Our Market Analyst & Energy Trader, Jitesh Panchal breaks down the market factors that have influenced gas and electricity prices across February, crucial reading for any business exploring energy procurement.
UK gas prices continued their bearish trajectory, with the front seasonal contract shedding a further 25% value. This is linked to demand weakness while Norwegian imports fluctuate above the 10-day average and high gas inventories. High influx of LNG also continues to arrive with the U.S has accounted for 50% of total European LNG imports as the ongoing constraints at the Panama and Suez canals have led sellers in the U.S to favour sending their cargoes to Europe rather than Asia. Russia account for 18%, Alegria 13% and Qatar has only accounted for around 5% of European imports. LNG prices have reduced by $0.50/MMBtu to $8.30/MMBtu over the previous week on sluggish demand and healthy inventories amid Freeport train 3 remaining under maintenance. There has some price retracement this week on recent cooler weather conditions leading to additional domestic heating requirement and storage withdrawals. European gas storage levels are 64% full, keeping well above the 5-year average with potential for storage levels to be 51% full by end of March.

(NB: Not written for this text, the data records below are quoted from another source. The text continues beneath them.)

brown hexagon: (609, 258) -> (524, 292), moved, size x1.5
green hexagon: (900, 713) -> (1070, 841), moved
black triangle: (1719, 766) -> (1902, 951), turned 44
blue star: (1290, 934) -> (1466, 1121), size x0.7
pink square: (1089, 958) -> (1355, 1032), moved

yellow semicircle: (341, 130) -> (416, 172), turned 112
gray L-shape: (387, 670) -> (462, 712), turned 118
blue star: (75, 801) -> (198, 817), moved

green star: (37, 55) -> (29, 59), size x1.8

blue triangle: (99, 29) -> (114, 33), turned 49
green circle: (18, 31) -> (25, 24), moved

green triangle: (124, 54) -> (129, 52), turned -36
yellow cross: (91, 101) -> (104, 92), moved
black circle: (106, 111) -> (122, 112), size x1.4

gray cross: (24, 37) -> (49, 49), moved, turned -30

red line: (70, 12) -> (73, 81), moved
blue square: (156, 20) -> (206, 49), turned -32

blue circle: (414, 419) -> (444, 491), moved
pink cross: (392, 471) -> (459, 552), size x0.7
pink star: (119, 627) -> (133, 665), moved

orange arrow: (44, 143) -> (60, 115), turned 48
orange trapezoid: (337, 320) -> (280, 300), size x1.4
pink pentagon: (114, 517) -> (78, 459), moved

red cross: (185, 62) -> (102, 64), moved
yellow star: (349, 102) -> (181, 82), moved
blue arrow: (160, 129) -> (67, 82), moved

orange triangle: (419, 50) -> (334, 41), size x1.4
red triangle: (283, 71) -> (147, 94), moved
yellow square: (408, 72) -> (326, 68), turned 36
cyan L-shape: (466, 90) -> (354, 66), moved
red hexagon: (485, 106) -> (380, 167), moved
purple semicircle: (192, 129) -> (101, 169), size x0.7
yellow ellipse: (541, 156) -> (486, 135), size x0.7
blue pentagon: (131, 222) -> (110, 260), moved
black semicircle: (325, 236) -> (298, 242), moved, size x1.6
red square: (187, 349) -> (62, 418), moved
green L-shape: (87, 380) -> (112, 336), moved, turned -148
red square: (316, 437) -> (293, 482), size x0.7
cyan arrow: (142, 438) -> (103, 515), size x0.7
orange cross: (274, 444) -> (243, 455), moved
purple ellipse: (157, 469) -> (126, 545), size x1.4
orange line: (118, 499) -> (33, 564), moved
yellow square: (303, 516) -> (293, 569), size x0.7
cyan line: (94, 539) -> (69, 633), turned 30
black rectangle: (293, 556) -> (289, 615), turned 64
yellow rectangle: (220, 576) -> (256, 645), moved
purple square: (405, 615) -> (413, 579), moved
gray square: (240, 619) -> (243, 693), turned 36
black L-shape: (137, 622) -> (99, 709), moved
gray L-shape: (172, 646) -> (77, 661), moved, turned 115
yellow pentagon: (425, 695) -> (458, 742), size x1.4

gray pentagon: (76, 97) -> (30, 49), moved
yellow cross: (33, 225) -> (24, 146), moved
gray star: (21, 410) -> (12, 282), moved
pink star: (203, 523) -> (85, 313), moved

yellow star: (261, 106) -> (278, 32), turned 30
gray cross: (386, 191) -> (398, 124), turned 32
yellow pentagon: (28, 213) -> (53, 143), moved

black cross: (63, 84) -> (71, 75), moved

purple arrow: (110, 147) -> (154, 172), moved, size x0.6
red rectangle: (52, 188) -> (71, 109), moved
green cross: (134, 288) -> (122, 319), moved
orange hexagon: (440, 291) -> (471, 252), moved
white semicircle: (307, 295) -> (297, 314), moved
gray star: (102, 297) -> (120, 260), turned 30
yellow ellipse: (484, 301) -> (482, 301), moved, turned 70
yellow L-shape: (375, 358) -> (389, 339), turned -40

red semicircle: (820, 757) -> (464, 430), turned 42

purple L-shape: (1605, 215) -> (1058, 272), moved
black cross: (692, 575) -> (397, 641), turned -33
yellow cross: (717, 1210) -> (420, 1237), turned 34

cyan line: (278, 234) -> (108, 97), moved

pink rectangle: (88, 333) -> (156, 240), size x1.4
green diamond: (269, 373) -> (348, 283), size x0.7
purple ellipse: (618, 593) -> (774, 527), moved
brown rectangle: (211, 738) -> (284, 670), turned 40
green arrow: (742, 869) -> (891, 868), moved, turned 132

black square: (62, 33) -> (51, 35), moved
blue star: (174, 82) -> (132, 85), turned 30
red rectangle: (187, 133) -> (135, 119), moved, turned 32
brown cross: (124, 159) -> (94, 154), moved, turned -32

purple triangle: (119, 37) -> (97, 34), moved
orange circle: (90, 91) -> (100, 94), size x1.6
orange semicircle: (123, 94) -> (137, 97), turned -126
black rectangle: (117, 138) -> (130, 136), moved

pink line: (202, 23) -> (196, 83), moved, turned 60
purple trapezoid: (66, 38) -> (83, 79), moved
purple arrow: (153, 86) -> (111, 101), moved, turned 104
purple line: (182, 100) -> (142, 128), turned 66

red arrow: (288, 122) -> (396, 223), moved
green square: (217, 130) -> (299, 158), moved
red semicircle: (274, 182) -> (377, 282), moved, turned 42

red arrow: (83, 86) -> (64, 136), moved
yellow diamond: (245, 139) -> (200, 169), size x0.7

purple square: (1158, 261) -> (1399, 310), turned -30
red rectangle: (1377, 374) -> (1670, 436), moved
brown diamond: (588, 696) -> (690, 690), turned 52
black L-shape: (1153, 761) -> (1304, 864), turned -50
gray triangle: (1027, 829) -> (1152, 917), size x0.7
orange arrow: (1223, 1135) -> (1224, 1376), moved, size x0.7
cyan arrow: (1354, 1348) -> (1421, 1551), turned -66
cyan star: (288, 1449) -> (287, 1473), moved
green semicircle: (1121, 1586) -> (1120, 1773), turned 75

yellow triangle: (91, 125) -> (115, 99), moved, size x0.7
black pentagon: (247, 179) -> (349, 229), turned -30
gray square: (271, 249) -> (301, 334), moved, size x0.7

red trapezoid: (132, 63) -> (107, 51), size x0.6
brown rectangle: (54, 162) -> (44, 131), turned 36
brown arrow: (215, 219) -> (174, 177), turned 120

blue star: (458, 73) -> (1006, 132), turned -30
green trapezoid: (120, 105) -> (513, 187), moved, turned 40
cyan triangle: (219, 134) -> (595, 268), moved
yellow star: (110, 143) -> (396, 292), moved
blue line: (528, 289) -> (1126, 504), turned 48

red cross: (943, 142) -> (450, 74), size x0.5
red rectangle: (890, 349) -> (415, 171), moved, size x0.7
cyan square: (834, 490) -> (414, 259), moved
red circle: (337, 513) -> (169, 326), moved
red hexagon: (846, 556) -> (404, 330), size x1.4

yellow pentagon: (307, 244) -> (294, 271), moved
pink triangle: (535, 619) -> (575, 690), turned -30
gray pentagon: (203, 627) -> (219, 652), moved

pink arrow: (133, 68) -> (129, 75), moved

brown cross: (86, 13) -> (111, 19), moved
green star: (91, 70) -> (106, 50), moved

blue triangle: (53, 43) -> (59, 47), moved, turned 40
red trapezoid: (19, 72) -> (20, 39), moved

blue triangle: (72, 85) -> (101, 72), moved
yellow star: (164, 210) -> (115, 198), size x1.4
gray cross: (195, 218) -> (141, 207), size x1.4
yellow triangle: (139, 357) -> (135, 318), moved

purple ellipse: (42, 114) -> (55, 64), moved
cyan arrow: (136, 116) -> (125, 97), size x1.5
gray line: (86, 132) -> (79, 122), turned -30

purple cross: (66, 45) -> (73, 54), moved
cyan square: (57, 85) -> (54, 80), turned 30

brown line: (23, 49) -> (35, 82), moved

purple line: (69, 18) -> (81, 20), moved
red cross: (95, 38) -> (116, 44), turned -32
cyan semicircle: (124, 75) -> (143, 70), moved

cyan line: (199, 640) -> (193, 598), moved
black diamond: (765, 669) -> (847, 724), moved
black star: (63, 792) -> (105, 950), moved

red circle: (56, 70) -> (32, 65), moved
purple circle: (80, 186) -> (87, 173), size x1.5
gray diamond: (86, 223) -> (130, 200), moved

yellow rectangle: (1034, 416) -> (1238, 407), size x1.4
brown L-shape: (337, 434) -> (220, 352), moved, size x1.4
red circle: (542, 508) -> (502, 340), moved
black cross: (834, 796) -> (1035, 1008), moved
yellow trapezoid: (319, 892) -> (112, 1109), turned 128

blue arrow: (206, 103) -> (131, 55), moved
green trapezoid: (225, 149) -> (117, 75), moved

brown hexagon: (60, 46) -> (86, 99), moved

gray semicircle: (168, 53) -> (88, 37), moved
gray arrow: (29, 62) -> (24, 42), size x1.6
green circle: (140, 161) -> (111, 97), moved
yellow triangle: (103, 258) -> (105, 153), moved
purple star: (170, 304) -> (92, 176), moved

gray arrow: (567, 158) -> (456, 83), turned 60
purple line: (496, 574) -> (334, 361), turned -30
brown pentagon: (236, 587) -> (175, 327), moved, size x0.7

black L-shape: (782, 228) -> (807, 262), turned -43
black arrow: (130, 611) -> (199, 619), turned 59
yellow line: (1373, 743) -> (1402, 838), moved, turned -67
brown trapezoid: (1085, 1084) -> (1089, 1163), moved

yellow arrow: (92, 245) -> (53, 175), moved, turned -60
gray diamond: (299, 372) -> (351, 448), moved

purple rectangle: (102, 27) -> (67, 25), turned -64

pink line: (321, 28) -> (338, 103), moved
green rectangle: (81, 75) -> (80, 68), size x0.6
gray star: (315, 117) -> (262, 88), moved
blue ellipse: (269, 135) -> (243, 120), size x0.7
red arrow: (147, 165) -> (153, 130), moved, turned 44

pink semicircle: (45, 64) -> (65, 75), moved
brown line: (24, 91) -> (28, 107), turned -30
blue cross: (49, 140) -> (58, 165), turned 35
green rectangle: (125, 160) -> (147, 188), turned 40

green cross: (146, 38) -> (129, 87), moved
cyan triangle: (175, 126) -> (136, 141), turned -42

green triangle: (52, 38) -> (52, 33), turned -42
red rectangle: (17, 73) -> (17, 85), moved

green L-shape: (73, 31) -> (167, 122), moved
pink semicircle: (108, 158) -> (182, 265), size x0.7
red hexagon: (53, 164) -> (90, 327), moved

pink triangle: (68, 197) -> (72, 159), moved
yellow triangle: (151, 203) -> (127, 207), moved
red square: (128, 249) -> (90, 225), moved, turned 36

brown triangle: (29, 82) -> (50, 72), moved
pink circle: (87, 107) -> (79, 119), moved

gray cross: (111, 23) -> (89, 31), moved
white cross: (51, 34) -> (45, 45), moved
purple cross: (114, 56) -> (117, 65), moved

Oil prices remain rangebound as continued geopolitical risk is somewhat offset by fading hopes of imminent interest rate cuts in the US. Inflation is still hovering above the Federal Reserve’s 2% target and the US economy has shown resilience following rate hikes. Higher-for-longer rates could dampen economic growth and suppress demand for oil. . Elsewhere, OPEC+ will plan in March on whether to extend voluntary production cuts to bolster prices. Concerns over Chinese demand is abating, as refineries continue brisk buying in the physical market after a boom in Lunar New Year travel. Russian authorities announced a six-month ban on gasoline exports from 1st March to compensate for rising demand and to allow for refinery maintenance.
UK power prices continue to trend in line with gas and carbon markets with the front seasonal contract shedding 19% this month. The latest weather runs show erratic UK temperatures for the coming weeks. Milder temperatures are now expected from early to mid-March before temperatures 1-2°C below normal are expected for the second half of March. The supply picture remains healthy for the period with wind output hovering around average and UK nuclear output improving. 58% of UK nuclear capacity is now online with a further 2,350MW expected back online by mid-March, taking online capacity to over 90%. French nuclear output also remains healthy at 72% as two reactors have gone offline for planned maintenance. Negative spark spreads also continue to add further price resistance.
EUA prices hit 31-month lows last week as warmer spring weather is expected over Europe in the coming weeks and industrial demand remains low. The highest open interest in put options is at €50/tonne which could provide some price support. UKA prices continue to hover close to record lows but support could be provided by cooler temperatures and the lack of auction this week. DNV has reported that the UK is set to miss it’s 2023 and 2050 emissions targets. The organisation blames slow progress with renewable energy installations, electric vehicle uptake and gas to power heating conversion.